(GIVEN INFORMATION Opens)

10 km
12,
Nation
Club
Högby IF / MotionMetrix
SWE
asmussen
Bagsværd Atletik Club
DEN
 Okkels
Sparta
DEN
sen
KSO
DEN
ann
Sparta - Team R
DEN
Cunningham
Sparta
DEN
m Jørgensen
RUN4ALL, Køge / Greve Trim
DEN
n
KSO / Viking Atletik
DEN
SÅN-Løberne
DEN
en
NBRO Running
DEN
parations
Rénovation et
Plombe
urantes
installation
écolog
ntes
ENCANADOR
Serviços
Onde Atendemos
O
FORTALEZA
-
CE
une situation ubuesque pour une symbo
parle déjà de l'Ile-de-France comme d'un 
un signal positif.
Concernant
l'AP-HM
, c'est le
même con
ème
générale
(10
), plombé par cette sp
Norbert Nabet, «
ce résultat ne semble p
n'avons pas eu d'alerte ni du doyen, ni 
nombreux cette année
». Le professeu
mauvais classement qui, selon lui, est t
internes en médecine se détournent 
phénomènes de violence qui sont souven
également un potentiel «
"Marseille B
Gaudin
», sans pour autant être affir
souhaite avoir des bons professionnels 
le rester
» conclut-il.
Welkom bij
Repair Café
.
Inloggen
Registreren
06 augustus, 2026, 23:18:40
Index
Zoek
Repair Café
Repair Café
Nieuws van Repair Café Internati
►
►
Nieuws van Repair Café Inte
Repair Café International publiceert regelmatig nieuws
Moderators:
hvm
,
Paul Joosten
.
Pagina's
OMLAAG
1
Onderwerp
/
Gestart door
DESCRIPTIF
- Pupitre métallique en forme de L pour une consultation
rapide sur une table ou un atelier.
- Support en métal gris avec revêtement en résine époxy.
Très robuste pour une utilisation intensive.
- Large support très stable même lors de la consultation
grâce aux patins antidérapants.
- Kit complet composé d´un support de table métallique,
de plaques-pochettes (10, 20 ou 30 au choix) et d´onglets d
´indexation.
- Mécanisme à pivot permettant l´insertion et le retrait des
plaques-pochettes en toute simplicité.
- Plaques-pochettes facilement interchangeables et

(GIVEN INFORMATION Closes)
(GIVEN INFORMATION Opens)

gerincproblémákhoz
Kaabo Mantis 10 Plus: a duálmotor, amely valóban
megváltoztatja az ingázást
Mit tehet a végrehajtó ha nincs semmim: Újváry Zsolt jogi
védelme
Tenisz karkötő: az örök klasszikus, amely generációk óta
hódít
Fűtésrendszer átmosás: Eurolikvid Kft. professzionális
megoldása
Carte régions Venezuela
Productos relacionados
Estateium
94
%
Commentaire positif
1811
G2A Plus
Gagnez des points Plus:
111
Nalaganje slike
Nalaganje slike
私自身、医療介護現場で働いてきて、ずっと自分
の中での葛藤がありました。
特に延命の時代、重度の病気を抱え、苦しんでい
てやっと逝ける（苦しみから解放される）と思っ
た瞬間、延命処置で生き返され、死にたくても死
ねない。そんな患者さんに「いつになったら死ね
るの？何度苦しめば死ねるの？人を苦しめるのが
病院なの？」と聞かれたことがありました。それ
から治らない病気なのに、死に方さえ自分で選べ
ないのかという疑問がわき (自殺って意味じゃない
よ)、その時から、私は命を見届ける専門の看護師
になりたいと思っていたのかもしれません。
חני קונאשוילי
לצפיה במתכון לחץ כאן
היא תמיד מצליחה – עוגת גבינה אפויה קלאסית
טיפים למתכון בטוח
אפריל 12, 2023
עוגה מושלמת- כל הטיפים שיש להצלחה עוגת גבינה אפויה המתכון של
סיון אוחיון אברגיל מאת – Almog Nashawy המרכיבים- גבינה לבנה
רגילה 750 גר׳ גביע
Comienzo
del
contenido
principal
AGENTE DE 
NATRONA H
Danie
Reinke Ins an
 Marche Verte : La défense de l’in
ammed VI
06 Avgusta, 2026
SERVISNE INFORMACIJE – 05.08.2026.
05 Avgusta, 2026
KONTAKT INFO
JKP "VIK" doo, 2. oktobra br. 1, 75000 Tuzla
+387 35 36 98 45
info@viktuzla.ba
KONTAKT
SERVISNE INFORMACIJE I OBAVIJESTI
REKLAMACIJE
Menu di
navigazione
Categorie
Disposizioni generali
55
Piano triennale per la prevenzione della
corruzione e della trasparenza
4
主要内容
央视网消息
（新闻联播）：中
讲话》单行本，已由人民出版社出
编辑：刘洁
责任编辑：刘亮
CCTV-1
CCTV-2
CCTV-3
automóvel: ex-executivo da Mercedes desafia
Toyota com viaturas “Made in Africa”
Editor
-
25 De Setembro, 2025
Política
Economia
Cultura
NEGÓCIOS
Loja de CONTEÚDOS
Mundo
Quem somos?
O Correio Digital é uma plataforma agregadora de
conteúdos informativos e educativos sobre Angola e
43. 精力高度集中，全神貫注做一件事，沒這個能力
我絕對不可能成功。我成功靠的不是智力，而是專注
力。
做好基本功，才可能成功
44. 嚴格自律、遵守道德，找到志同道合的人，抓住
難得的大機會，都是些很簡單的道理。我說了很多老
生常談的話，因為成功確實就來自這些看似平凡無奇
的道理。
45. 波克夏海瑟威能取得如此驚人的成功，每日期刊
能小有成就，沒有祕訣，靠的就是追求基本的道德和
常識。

(GIVEN INFORMATION Closes)
(GIVEN INFORMATION Opens)

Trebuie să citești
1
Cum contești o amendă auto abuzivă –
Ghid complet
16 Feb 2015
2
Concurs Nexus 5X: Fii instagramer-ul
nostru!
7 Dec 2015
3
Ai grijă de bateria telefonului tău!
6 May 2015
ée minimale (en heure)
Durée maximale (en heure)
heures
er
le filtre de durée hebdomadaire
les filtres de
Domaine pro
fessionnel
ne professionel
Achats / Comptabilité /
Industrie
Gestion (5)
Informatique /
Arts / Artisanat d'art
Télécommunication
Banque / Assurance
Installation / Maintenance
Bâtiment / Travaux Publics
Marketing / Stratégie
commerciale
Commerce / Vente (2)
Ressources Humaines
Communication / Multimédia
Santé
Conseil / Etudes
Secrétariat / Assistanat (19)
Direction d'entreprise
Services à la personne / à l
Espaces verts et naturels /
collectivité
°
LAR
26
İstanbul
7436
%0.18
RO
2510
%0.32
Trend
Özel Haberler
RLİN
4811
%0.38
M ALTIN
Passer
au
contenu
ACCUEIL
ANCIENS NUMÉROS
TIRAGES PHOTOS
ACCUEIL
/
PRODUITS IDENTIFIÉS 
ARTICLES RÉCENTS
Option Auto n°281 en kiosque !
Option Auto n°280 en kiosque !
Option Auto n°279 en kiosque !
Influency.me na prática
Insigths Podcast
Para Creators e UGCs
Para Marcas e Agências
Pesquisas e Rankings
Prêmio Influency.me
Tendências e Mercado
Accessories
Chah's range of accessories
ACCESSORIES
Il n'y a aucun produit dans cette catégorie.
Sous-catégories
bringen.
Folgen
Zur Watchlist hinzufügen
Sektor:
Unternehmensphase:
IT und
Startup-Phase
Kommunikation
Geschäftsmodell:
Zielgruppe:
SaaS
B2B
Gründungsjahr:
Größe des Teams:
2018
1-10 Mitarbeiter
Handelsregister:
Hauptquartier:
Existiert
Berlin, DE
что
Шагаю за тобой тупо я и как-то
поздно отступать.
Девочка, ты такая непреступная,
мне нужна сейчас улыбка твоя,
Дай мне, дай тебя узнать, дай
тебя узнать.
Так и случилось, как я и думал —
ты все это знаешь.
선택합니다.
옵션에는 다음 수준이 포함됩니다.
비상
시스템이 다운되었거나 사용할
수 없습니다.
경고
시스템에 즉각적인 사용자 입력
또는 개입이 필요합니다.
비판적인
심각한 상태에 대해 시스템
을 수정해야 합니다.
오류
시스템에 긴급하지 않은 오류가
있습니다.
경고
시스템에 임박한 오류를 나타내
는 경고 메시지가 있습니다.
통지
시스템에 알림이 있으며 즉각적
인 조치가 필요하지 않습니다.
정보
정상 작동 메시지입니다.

(GIVEN INFORMATION Closes)

WHAT YOU HAVE TO DO:
Only one stretch of the records above is wanted: the lines between the one holding "SÅN-Løberne" and the one holding "- Plaques-pochettes facilement", inclusive, reproduced exactly.

ANSWER BELOW:
SÅN-Løberne
DEN
en
NBRO Running
DEN
parations
Rénovation et
Plombe
urantes
installation
écolog
ntes
ENCANADOR
Serviços
Onde Atendemos
O
FORTALEZA
-
CE
une situation ubuesque pour une symbo
parle déjà de l'Ile-de-France comme d'un 
un signal positif.
Concernant
l'AP-HM
, c'est le
même con
ème
générale
(10
), plombé par cette sp
Norbert Nabet, «
ce résultat ne semble p
n'avons pas eu d'alerte ni du doyen, ni 
nombreux cette année
». Le professeu
mauvais classement qui, selon lui, est t
internes en médecine se détournent 
phénomènes de violence qui sont souven
également un potentiel «
"Marseille B
Gaudin
», sans pour autant être affir
souhaite avoir des bons professionnels 
le rester
» conclut-il.
Welkom bij
Repair Café
.
Inloggen
Registreren
06 augustus, 2026, 23:18:40
Index
Zoek
Repair Café
Repair Café
Nieuws van Repair Café Internati
►
►
Nieuws van Repair Café Inte
Repair Café International publiceert regelmatig nieuws
Moderators:
hvm
,
Paul Joosten
.
Pagina's
OMLAAG
1
Onderwerp
/
Gestart door
DESCRIPTIF
- Pupitre métallique en forme de L pour une consultation
rapide sur une table ou un atelier.
- Support en métal gris avec revêtement en résine époxy.
Très robuste pour une utilisation intensive.
- Large support très stable même lors de la consultation
grâce aux patins antidérapants.
- Kit complet composé d´un support de table métallique,
de plaques-pochettes (10, 20 ou 30 au choix) et d´onglets d
´indexation.
- Mécanisme à pivot permettant l´insertion et le retrait des
plaques-pochettes en toute simplicité.
- Plaques-pochettes facilement interchangeables et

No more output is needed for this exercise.